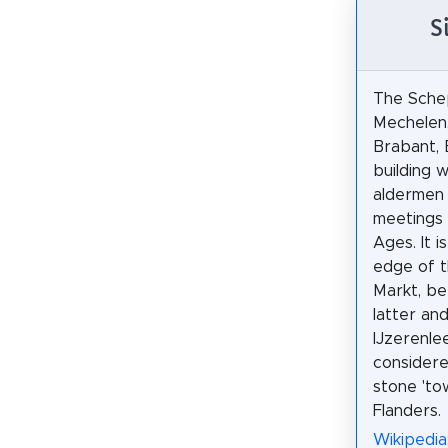
S
The Sche
Mechelen,
Brabant, B
building w
aldermen 
meetings 
Ages. It i
edge of 
Markt, b
latter an
IJzerenle
considere
stone 'tow
Flanders.
Wikipedia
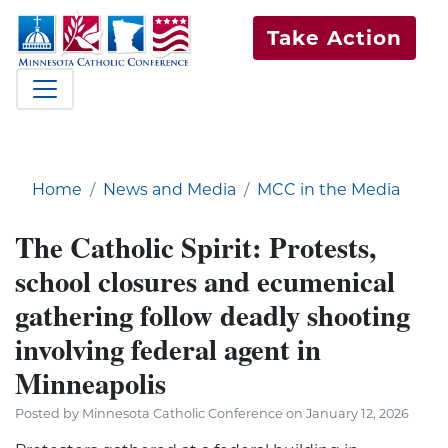
Take Action
Home
News and Media
MCC in the Media
The Catholic Spirit: Protests,
school closures and ecumenical
gathering follow deadly shooting
involving federal agent in
Minneapolis
Posted by Minnesota Catholic Conference on January 12, 2026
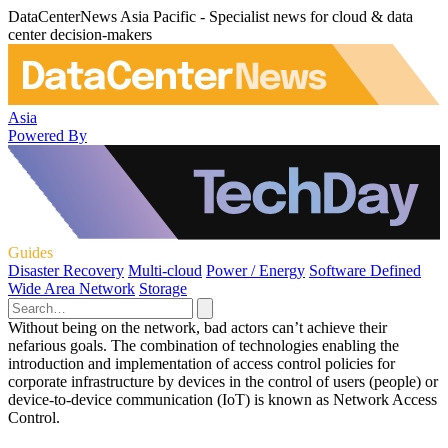
DataCenterNews Asia Pacific - Specialist news for cloud & data
center decision-makers
Asia
Powered By
Guides
Disaster Recovery
Multi-cloud
Power / Energy
Software Defined
Wide Area Network
Storage
Without being on the network, bad actors can’t achieve their
nefarious goals. The combination of technologies enabling the
introduction and implementation of access control policies for
corporate infrastructure by devices in the control of users (people) or
device-to-device communication (IoT) is known as Network Access
Control.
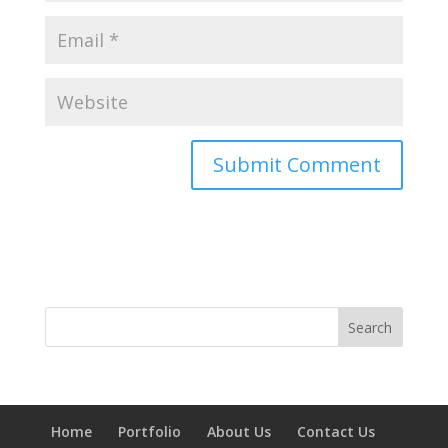
Home
Portfolio
About Us
Contact Us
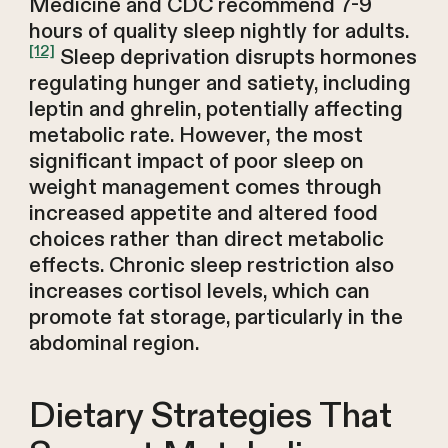
Medicine and CDC recommend 7-9
hours of quality sleep nightly for adults.
[12]
Sleep deprivation disrupts hormones
regulating hunger and satiety, including
leptin and ghrelin, potentially affecting
metabolic rate. However, the most
significant impact of poor sleep on
weight management comes through
increased appetite and altered food
choices rather than direct metabolic
effects. Chronic sleep restriction also
increases cortisol levels, which can
promote fat storage, particularly in the
abdominal region.
Dietary Strategies That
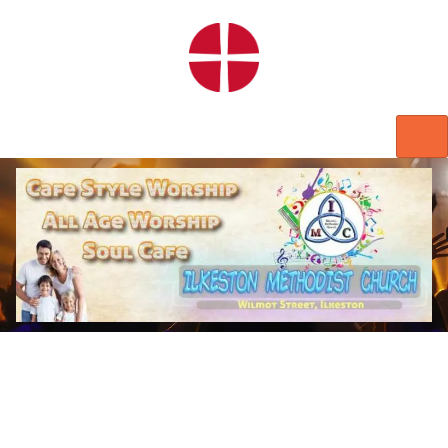
HOME
WORSHIP
REGULAR ACTIVITIES
EVENTS
IMC NOTICES
HIRE A ROOM
CONTACTS
CONNECT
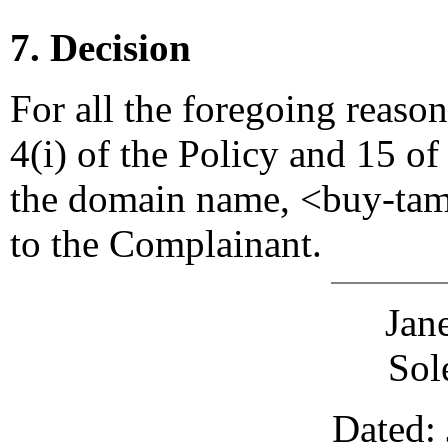
7. Decision
For all the foregoing reaso
4(i) of the Policy and 15 of
the domain name, <buy-tami
to the Complainant.
Jan
Sol
Dated:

-- Directions --
Among the records above, locate the line containing "metabolic rate. However, the most" and the line containing "the domain name, <buy-tami", then transcribe exactly the lines starting at the first and ending at the second, with no pictures.

-- Response to this task --
metabolic rate. However, the most
significant impact of poor sleep on
weight management comes through
increased appetite and altered food
choices rather than direct metabolic
effects. Chronic sleep restriction also
increases cortisol levels, which can
promote fat storage, particularly in the
abdominal region.
Dietary Strategies That
HOME
WORSHIP
REGULAR ACTIVITIES
EVENTS
IMC NOTICES
HIRE A ROOM
CONTACTS
CONNECT
7. Decision
For all the foregoing reaso
4(i) of the Policy and 15 of
the domain name, <buy-tami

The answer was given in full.